NBC’s programming and marketing push for the 2026 Winter Olympics has begun, and the network has two very powerful tools to boost awareness and revenue: the NFL and the NBA.
The countdown to the event, shared by the Italian cities of Milan and Cortina, formally started Wednesday, as NBC broadcast live from the event site for the Today show, and also announced the broad outlines of a programming plan that will include more total coverage than any prior Winter Olympics. The network is undoubtedly expecting a big resurgence for the Winter Olympics, mirroring last summer in Paris, after a 2022 event in Beijing that sank to record-low U.S. ratings. That’s particularly true as next year’s Games offer a much more favorable time-zone difference for U.S. viewers compared to the two prior Winter Olympics in Asia.
“Paris proved that the Olympics are back and remain an unrivaled media property,” said NBC Sports president Rick Cordella. “We expected Milan-Cortina to carry on that legacy. The time zone allows us to mimic our Paris programming and coverage strategy.”

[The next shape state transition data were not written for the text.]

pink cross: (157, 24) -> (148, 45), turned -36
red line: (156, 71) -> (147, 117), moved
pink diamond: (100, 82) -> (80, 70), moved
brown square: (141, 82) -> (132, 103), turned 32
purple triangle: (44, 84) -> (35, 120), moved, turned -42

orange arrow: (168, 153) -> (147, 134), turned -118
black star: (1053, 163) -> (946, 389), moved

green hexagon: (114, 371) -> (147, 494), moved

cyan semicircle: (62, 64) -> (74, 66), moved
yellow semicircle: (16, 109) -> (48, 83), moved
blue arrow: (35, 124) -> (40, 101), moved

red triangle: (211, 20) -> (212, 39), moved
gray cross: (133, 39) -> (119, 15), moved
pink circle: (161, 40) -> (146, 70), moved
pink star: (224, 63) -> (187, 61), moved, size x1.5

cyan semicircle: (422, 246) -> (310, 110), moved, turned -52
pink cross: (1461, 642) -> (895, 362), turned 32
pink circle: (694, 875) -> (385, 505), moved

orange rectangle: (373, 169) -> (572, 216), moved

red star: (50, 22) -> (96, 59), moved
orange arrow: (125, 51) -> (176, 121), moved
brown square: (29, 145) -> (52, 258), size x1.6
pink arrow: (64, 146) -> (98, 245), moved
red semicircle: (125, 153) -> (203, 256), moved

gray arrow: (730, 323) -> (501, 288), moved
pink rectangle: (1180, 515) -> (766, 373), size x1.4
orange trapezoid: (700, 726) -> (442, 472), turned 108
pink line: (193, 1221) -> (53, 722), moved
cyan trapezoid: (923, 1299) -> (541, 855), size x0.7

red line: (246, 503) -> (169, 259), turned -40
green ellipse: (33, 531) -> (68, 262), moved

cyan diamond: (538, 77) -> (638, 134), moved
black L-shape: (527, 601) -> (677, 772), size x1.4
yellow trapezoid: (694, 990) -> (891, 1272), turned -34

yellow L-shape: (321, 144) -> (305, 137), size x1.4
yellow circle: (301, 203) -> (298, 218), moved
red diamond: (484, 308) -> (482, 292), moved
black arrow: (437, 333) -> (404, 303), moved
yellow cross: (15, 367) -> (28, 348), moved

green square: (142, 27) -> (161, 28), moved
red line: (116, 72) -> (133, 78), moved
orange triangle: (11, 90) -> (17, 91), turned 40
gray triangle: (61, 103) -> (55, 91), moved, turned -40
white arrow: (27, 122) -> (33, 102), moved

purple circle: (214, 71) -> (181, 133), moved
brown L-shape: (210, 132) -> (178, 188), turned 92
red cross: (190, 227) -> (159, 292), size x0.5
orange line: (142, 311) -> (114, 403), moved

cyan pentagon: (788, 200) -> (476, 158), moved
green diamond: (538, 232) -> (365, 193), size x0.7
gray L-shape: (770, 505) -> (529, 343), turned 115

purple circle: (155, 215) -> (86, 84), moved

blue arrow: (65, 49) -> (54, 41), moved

The Olympics, however, will hardly be alone in NBC’s plans for a year from now. The opening ceremony next year will be Feb. 6, two days before the network also broadcasts Super Bowl LX from Santa Clara, Calif. That Olympics–Super Bowl combination is something that NBC previously had in 2018 and 2022, and purposely sought in its current NFL rights deal to also have in 2030. If NBC is able to renew its Olympics media rights that currently expire in 2032, the two-event confluence will additionally happen in 2034.
The Super Bowl–Olympics combination, meanwhile, also allows NBC to mandate that many advertisers of one event also buy time in the other—a formula that helped the network generate nearly $1.5 billion in combined revenue from the pairing in 2022.
Even greater riches likely await NBC next year, particularly after Fox said Wednesday it generated more than $800 million from Super Bowl LIX alone.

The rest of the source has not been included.